Data to examine:
▼

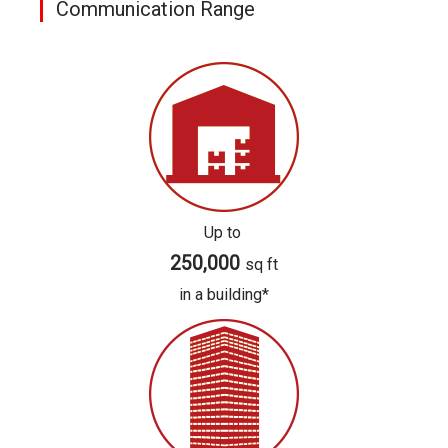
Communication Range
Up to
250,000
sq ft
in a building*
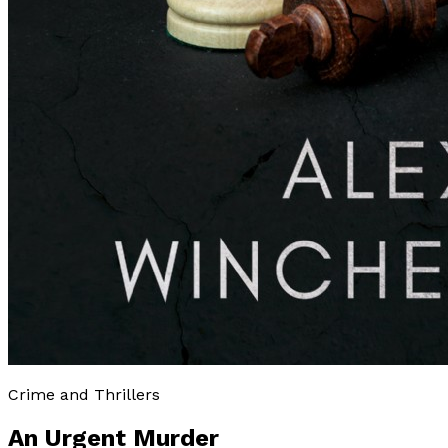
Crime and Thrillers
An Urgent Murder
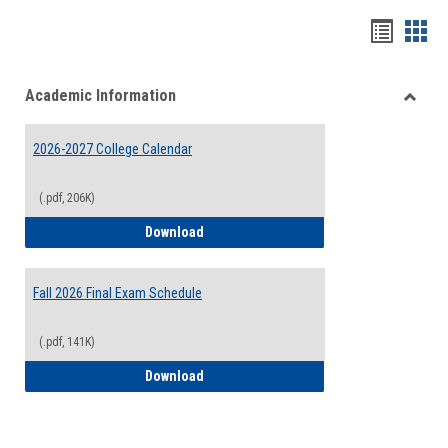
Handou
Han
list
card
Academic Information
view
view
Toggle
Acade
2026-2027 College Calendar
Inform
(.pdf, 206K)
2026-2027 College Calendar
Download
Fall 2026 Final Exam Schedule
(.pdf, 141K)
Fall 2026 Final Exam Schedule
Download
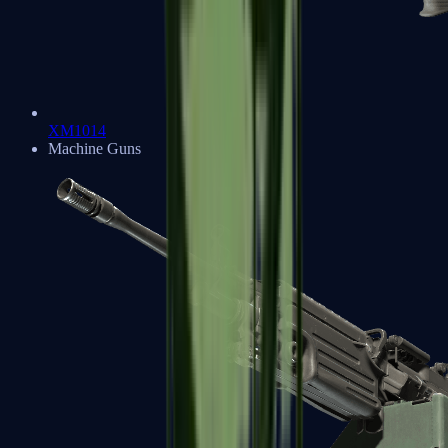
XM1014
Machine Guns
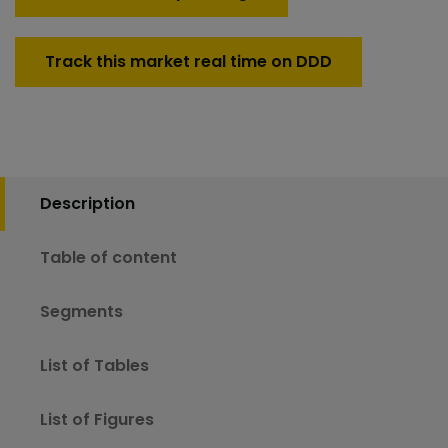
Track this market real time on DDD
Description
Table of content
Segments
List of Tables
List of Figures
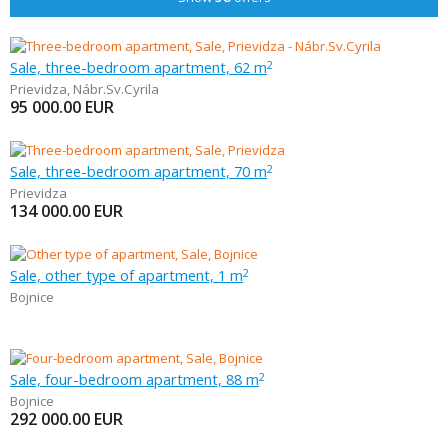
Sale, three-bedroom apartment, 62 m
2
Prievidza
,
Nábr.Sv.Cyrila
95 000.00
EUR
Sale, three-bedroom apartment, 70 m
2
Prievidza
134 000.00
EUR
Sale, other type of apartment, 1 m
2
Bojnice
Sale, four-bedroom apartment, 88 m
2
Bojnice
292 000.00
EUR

▲
▼

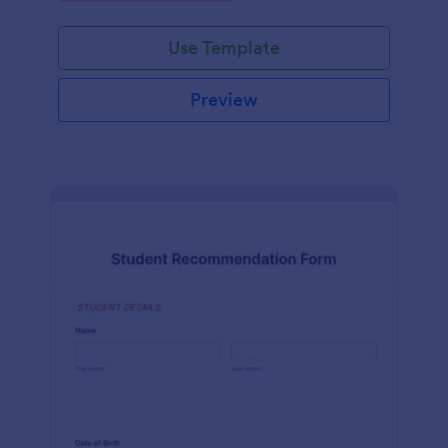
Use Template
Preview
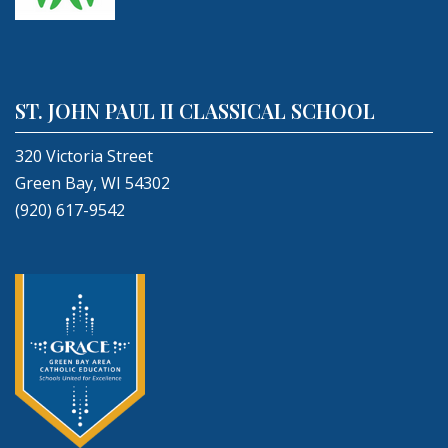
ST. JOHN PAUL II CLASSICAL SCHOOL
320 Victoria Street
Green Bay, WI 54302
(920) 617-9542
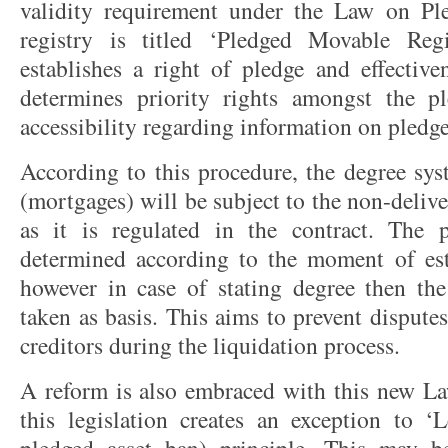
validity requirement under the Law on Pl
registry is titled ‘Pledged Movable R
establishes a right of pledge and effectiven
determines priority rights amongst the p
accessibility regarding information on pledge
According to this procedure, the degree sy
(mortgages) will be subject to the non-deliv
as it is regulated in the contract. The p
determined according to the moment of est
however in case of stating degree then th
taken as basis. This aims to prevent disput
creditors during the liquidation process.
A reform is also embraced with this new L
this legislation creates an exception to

▲

Task directions: Your response should contain each line of the listing in which the word "three" occurs.

Written answer:
Sale, three-bedroom apartment, 62 m
Sale, three-bedroom apartment, 70 m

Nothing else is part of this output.